● Problem to work on:
Please copy the entries below word for word, leaving out any image.

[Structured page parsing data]
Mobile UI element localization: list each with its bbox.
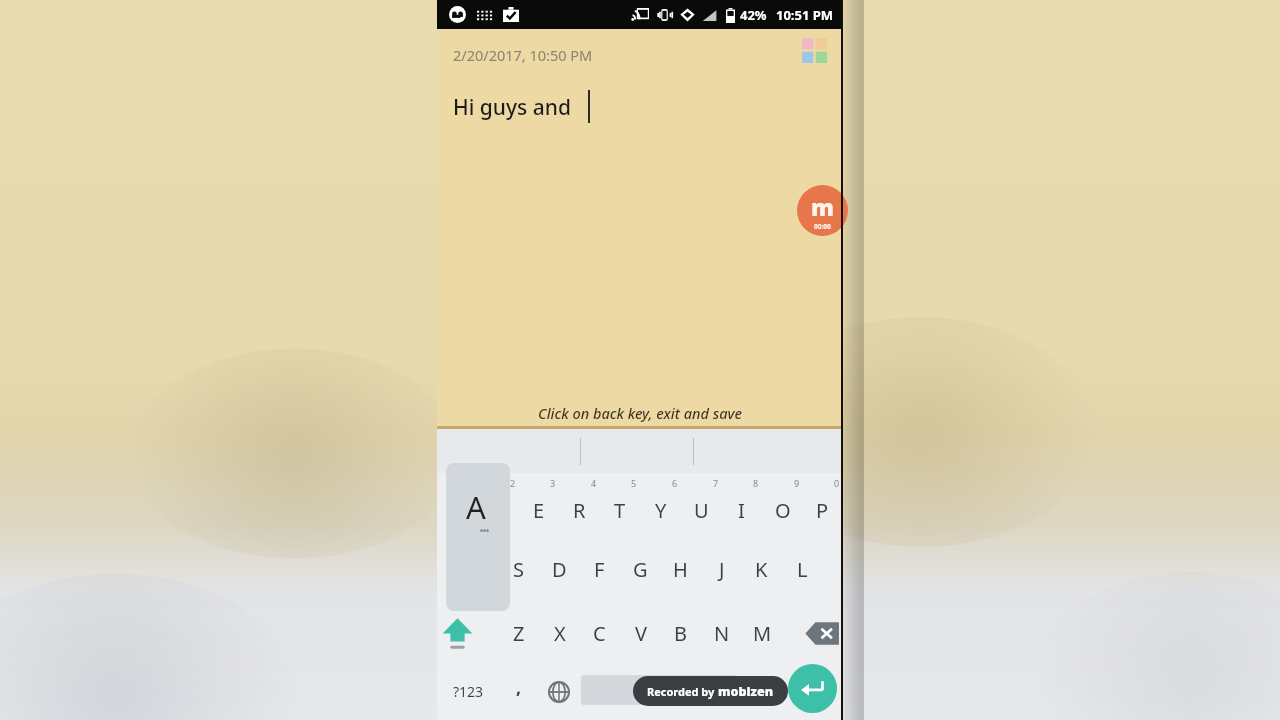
- staticText: A: [466, 486, 486, 528]
- staticText: I: [738, 497, 745, 524]
- staticText: ?123: [453, 682, 484, 701]
- button[interactable]: 7: [681, 473, 722, 537]
- button[interactable]: B: [660, 601, 701, 665]
- staticText: V: [635, 620, 647, 647]
- button[interactable]: 9: [762, 473, 803, 537]
- staticText: mobizen: [718, 683, 774, 700]
- button[interactable]: C: [579, 601, 620, 665]
- staticText: 5: [631, 477, 637, 489]
- button[interactable]: J: [701, 537, 742, 601]
- staticText: 00:00: [814, 222, 831, 231]
- staticText: L: [797, 556, 808, 583]
- staticText: 7: [713, 477, 719, 489]
- button[interactable]: D: [539, 537, 580, 601]
- button[interactable]: K: [741, 537, 782, 601]
- staticText: F: [594, 556, 605, 583]
- button[interactable]: V: [620, 601, 661, 665]
- button[interactable]: L: [782, 537, 823, 601]
- button[interactable]: ?123: [437, 665, 499, 718]
- staticText: J: [719, 556, 725, 583]
- button[interactable]: F: [579, 537, 620, 601]
- staticText: X: [554, 620, 566, 647]
- button[interactable]: Mobizen recorder: [797, 185, 848, 236]
- staticText: 4: [591, 477, 597, 489]
- staticText: 2: [510, 477, 516, 489]
- staticText: C: [593, 620, 606, 647]
- button[interactable]: 2: [478, 473, 519, 537]
- staticText: Z: [513, 620, 525, 647]
- button[interactable]: Z: [498, 601, 539, 665]
- button[interactable]: Space: [581, 675, 737, 705]
- button[interactable]: Shift: [437, 601, 478, 665]
- button[interactable]: N: [701, 601, 742, 665]
- staticText: Hi guys and: [453, 93, 571, 122]
- button[interactable]: Enter: [788, 664, 837, 713]
- staticText: 42%: [740, 6, 767, 24]
- staticText: S: [513, 556, 524, 583]
- staticText: M: [753, 620, 772, 647]
- button[interactable]: Note colour: [797, 33, 831, 67]
- staticText: T: [614, 497, 626, 524]
- staticText: K: [755, 556, 768, 583]
- staticText: O: [775, 497, 791, 524]
- staticText: •••: [480, 525, 490, 536]
- staticText: 8: [753, 477, 759, 489]
- staticText: Click on back key, exit and save: [538, 403, 742, 423]
- staticText: B: [674, 620, 687, 647]
- button[interactable]: H: [660, 537, 701, 601]
- staticText: H: [673, 556, 688, 583]
- staticText: 3: [550, 477, 556, 489]
- button[interactable]: Backspace: [802, 601, 843, 665]
- button[interactable]: 1: [437, 473, 478, 537]
- staticText: 0: [834, 477, 840, 489]
- button[interactable]: M: [742, 601, 783, 665]
- button[interactable]: G: [620, 537, 661, 601]
- staticText: R: [573, 497, 586, 524]
- button[interactable]: Change language: [539, 665, 579, 718]
- staticText: m: [811, 191, 834, 222]
- button[interactable]: 8: [721, 473, 762, 537]
- staticText: E: [533, 497, 545, 524]
- button[interactable]: 6: [640, 473, 681, 537]
- button[interactable]: 0: [802, 473, 843, 537]
- staticText: 2/20/2017, 10:50 PM: [453, 45, 593, 65]
- staticText: G: [633, 556, 648, 583]
- staticText: Y: [655, 497, 667, 524]
- staticText: 6: [672, 477, 678, 489]
- button[interactable]: X: [539, 601, 580, 665]
- staticText: D: [552, 556, 567, 583]
- button[interactable]: S: [498, 537, 539, 601]
- staticText: 9: [794, 477, 800, 489]
- staticText: U: [694, 497, 709, 524]
- staticText: Recorded by: [647, 684, 718, 699]
- staticText: P: [816, 497, 829, 524]
- button[interactable]: 5: [599, 473, 640, 537]
- staticText: 10:51 PM: [776, 6, 834, 24]
- button[interactable]: 4: [559, 473, 600, 537]
- staticText: N: [714, 620, 730, 647]
- staticText: ,: [516, 675, 522, 700]
- button[interactable]: 3: [518, 473, 559, 537]
- button[interactable]: ,: [499, 665, 539, 718]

● Task response:
Mobile UI element localization: list each with its bbox.
- staticText: A: [466, 486, 486, 528]
- staticText: I: [738, 497, 745, 524]
- staticText: ?123: [453, 682, 484, 701]
- button[interactable]: 7: [681, 473, 722, 537]
- button[interactable]: B: [660, 601, 701, 665]
- staticText: V: [635, 620, 647, 647]
- button[interactable]: 9: [762, 473, 803, 537]
- staticText: mobizen: [718, 683, 774, 700]
- button[interactable]: C: [579, 601, 620, 665]
- staticText: 5: [631, 477, 637, 489]
- button[interactable]: J: [701, 537, 742, 601]
- staticText: 00:00: [814, 222, 831, 231]
- staticText: L: [797, 556, 808, 583]
- staticText: 7: [713, 477, 719, 489]
- button[interactable]: D: [539, 537, 580, 601]
- button[interactable]: K: [741, 537, 782, 601]
- staticText: F: [594, 556, 605, 583]
- button[interactable]: V: [620, 601, 661, 665]
- button[interactable]: L: [782, 537, 823, 601]
- button[interactable]: ?123: [437, 665, 499, 718]
- staticText: J: [719, 556, 725, 583]
- button[interactable]: F: [579, 537, 620, 601]
- staticText: X: [554, 620, 566, 647]
- button[interactable]: Mobizen recorder: [797, 185, 848, 236]
- staticText: 4: [591, 477, 597, 489]
- staticText: 2: [510, 477, 516, 489]
- staticText: C: [593, 620, 606, 647]
- button[interactable]: 2: [478, 473, 519, 537]
- staticText: Z: [513, 620, 525, 647]
- button[interactable]: Z: [498, 601, 539, 665]
- button[interactable]: Space: [581, 675, 737, 705]
- button[interactable]: Shift: [437, 601, 478, 665]
- button[interactable]: N: [701, 601, 742, 665]
- staticText: Hi guys and: [453, 93, 571, 122]
- button[interactable]: Enter: [788, 664, 837, 713]
- staticText: 42%: [740, 6, 767, 24]
- staticText: S: [513, 556, 524, 583]
- staticText: M: [753, 620, 772, 647]
- button[interactable]: Note colour: [797, 33, 831, 67]
- staticText: T: [614, 497, 626, 524]
- staticText: K: [755, 556, 768, 583]
- staticText: O: [775, 497, 791, 524]
- staticText: •••: [480, 525, 490, 536]
- staticText: 8: [753, 477, 759, 489]
- staticText: Click on back key, exit and save: [538, 403, 742, 423]
- staticText: B: [674, 620, 687, 647]
- button[interactable]: H: [660, 537, 701, 601]
- staticText: H: [673, 556, 688, 583]
- staticText: 3: [550, 477, 556, 489]
- button[interactable]: Backspace: [802, 601, 843, 665]
- button[interactable]: 1: [437, 473, 478, 537]
- staticText: 0: [834, 477, 840, 489]
- button[interactable]: M: [742, 601, 783, 665]
- button[interactable]: G: [620, 537, 661, 601]
- staticText: R: [573, 497, 586, 524]
- button[interactable]: Change language: [539, 665, 579, 718]
- staticText: m: [811, 191, 834, 222]
- button[interactable]: 8: [721, 473, 762, 537]
- staticText: E: [533, 497, 545, 524]
- button[interactable]: 6: [640, 473, 681, 537]
- button[interactable]: 0: [802, 473, 843, 537]
- staticText: 2/20/2017, 10:50 PM: [453, 45, 593, 65]
- staticText: G: [633, 556, 648, 583]
- staticText: Y: [655, 497, 667, 524]
- staticText: 6: [672, 477, 678, 489]
- button[interactable]: X: [539, 601, 580, 665]
- staticText: D: [552, 556, 567, 583]
- button[interactable]: S: [498, 537, 539, 601]
- staticText: 9: [794, 477, 800, 489]
- staticText: U: [694, 497, 709, 524]
- staticText: Recorded by: [647, 684, 718, 699]
- staticText: P: [816, 497, 829, 524]
- button[interactable]: 5: [599, 473, 640, 537]
- staticText: 10:51 PM: [776, 6, 834, 24]
- button[interactable]: 4: [559, 473, 600, 537]
- staticText: N: [714, 620, 730, 647]
- staticText: ,: [516, 675, 522, 700]
- button[interactable]: 3: [518, 473, 559, 537]
- button[interactable]: ,: [499, 665, 539, 718]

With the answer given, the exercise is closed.